On 15 December 1853, William Henry Pearson took up a new and oddly macabre hobby. In a hardcover notebook he would write out his first entry under the auspicious title: "Dates of the decease of those who are my friends, or with whom I was slightly acquainted." For 67 years, Pearson would record the names, ages, occupations, causes and date of death, and his own recollections or judgements of 4,200 individuals, nearly all who lived in or had a connection to Toronto.
In 1914, Pearson would pen his memories of living in early Toronto, Recollections and Records of Toronto of Old. He wrote in the preface that he believed, "I could add something new, interesting and of some value, and in some cases from a different viewpoint from what had already been written and under the belief that it was a duty I owed to the community." Together the two sources - Pearson’s manuscript notebooks (it can also be viewed online via this link) and his published book of memories - function as a valuable research tool of one man’s experience in early Toronto, with the latter book providing additional information and context to his Dates of Decease. Writing in 1914, Pearson is 83 and far removed from the 23-year-old who had first recorded the deaths of his friends, neighbours and acquaintances in the early years of Toronto. Yet even sixty years later, he acknowledged his bizarre six-decade preoccupation with death: "It seems a very strange thing to have done, and I hardly know why I commenced keeping it – possibly because the keeping of statistics and records is one of my hobbies."

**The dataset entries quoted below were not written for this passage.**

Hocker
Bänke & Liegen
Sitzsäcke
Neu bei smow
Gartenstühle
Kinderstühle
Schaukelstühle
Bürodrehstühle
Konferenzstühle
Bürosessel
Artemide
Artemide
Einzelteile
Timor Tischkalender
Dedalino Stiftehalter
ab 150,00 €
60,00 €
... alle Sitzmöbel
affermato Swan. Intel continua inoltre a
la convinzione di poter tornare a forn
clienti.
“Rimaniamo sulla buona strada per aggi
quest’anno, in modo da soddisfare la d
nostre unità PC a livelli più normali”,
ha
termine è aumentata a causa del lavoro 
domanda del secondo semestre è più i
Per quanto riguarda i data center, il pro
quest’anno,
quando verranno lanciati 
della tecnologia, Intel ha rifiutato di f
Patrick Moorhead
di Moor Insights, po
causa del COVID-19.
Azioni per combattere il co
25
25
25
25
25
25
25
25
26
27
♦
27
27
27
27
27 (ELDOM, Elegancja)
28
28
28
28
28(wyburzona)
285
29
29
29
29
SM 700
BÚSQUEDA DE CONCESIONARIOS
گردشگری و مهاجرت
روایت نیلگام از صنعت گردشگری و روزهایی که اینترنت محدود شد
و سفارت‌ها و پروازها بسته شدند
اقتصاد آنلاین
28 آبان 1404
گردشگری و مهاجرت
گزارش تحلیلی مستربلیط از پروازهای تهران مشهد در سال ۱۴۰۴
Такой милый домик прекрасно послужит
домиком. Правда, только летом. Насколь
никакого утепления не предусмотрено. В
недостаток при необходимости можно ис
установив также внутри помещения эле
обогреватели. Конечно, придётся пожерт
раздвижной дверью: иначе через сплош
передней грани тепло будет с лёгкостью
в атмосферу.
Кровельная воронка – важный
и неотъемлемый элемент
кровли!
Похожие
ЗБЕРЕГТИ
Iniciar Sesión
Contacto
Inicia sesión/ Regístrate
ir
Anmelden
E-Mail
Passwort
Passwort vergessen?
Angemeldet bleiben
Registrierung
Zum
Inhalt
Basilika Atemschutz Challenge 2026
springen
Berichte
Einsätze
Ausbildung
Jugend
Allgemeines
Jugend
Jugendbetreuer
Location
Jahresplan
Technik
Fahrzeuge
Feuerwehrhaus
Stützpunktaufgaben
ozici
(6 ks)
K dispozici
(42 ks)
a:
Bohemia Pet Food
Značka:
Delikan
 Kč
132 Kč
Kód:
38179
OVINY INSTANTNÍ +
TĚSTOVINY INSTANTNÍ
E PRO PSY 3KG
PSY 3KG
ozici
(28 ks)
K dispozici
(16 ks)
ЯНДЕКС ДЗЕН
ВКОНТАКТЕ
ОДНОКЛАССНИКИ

By the time Pearson wrote his first entry, "J.B Osborn, ‘a gentleman,’" death was for Pearson a well-acquainted part of life. At the age of 16, his mother had died. A little over a year later, his father died suddenly while visiting England, leaving Pearson to support himself. At the time of their deaths, he was employed with the post office in their distribution warehouse; a "wretched, dingy hole with its foul atmosphere" on Wellington Street. Seven days a week, for up to 14 hours a day, Pearson toiled, recalling it as "very dark, and occasionally the odor from a dead rat permeated the place, in addition to the dampness and the odor from the sour paste on the wrappers of the papers from the newspaper offices." In 1851, he was promoted above ground, where he sorted the mail and greeted residents who came to collect their letters. It was here that he was "brought into contact with a very large portion of the residents," and soon became familiar with the names, firms and residences of nearly everyone in the city. This position gave him unique access to the gossip of the city - life and death - which he would hear about at the post office.

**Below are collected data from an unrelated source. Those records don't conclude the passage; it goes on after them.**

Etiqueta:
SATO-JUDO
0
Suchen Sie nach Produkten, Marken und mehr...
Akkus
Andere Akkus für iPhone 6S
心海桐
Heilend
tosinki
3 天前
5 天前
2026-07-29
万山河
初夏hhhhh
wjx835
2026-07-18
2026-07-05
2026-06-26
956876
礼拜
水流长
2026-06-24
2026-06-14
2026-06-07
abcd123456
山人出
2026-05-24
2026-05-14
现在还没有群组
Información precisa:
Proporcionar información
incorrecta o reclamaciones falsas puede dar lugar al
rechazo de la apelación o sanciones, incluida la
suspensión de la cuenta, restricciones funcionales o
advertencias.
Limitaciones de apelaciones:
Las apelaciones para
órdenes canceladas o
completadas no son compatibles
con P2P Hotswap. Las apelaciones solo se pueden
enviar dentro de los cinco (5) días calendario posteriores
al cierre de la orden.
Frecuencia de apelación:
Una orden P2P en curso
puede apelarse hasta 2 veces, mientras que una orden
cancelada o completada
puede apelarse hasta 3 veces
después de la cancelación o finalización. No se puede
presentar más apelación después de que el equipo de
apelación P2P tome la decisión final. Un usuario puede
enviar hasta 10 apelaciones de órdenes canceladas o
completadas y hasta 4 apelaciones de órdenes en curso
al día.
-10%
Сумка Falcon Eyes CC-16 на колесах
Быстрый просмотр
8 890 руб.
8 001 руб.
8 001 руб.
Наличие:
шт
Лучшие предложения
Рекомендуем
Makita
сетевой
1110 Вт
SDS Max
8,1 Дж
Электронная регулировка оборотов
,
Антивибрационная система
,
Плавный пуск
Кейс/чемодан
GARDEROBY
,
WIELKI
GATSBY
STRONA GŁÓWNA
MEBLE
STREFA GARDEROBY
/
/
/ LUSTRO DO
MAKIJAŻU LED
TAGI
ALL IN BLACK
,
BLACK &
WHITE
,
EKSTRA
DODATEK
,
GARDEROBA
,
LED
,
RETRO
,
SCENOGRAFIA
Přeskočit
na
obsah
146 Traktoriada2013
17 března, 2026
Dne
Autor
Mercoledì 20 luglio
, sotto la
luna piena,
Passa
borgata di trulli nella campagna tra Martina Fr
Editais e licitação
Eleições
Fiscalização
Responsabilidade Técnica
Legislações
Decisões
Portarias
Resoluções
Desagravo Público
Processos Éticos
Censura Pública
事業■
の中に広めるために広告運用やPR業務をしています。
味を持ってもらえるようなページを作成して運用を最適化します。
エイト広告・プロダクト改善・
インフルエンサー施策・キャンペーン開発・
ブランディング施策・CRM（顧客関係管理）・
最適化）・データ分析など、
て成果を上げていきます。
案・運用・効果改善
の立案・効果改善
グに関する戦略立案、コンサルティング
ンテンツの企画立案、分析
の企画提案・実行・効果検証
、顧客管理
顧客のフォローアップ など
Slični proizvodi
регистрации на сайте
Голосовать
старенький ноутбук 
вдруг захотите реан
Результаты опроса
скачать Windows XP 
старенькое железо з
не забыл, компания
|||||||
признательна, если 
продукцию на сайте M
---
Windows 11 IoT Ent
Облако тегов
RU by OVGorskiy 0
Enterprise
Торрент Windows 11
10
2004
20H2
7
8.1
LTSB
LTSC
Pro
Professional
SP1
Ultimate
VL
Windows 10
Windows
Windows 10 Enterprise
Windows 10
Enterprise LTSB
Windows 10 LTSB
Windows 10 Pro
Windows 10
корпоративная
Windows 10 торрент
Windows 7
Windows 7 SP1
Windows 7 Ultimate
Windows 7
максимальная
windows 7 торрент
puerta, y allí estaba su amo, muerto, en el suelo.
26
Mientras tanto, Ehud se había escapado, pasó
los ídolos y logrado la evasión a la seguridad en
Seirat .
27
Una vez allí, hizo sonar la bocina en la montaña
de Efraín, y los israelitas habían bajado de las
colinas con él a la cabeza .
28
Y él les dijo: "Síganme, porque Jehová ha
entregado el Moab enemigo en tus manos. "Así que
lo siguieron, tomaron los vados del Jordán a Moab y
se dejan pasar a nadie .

Pearson's first page dedicated to recording the deaths in the city captured Toronto’s last major cholera epidemic. For him, it was a close-to-home reality as he penned in the names of four "playmates" or "school fellows" - Sherwood Olmsley, R. Brewer, Thomas Carfour and J. Statesbury, all under the age of 20 - who died within three months of each other in the late spring and early summer of 1854. But while epidemics like cholera were deadly, they were comparatively short lived. Throughout Pearson’s pages, consumption would prove to be a far deadlier and constant threat to his friends and acquaintances. Consumption – the historical term for tuberculosis – was the leading cause of death among young adults in Victorian Toronto for decades. Between 1854 and 1856, consumption accounts for over half of Pearson’s recorded deaths. His remarks on two friends emphasized the lingering and malicious disease, in which death provided the only relief. Martha Wilson with whom he notes that they "met in the same class," would die "in Peace of consumption" in October 1858. A little over a year later, he’d note that for fifteen-year-old Mary Price, "consumption a moment of God’s mercy. Died in peace."

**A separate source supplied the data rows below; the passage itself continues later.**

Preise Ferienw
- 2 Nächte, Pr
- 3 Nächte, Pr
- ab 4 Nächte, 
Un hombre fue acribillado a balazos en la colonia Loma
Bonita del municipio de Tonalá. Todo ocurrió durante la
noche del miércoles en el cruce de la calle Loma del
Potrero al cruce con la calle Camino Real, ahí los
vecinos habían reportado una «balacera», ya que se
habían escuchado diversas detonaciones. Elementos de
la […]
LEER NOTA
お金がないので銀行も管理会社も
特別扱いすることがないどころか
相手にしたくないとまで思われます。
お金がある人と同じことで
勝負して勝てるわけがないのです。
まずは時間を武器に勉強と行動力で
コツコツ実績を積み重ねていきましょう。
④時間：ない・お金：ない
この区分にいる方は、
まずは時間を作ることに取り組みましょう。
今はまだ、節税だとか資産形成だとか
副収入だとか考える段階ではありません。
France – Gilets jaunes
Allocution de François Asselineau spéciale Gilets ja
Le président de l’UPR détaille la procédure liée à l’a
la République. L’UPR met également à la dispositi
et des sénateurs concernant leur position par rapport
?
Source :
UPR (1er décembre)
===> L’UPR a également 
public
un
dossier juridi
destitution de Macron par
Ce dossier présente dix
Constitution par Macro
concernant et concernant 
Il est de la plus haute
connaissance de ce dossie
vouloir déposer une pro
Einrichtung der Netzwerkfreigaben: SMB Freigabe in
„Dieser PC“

Pearson arrived in Toronto at the age of 8 in 1839, with its population of 12,000, just five years after its incorporation. Like 97 percent of the citizens who then lived within the confines of Toronto, Pearson’s origins were in the United Kingdom, where he was born in 1831, before immigrating with his family as a young child, first to a farm in Brantford and then to the city. He would witness enormous change in the physical confines of the city, its buildings and its people. For the latter, Pearson’s notebooks paint a realistic, personalized and grim account of everyday life in Toronto. In Pearson’s records, between December 1853 and October 1856, the average life expectancy of adults is 42 years old, with common causes of death including consumption, cholera, typhoid, small pox and heart disease. Nearly sixty years later, in the two years preceding the outbreak of the First World War, the average had gone up by over twenty years to 67, with the illnesses of the 1850s and 1860s replaced by old age, 'general decay' and illnesses such as cancer and stroke.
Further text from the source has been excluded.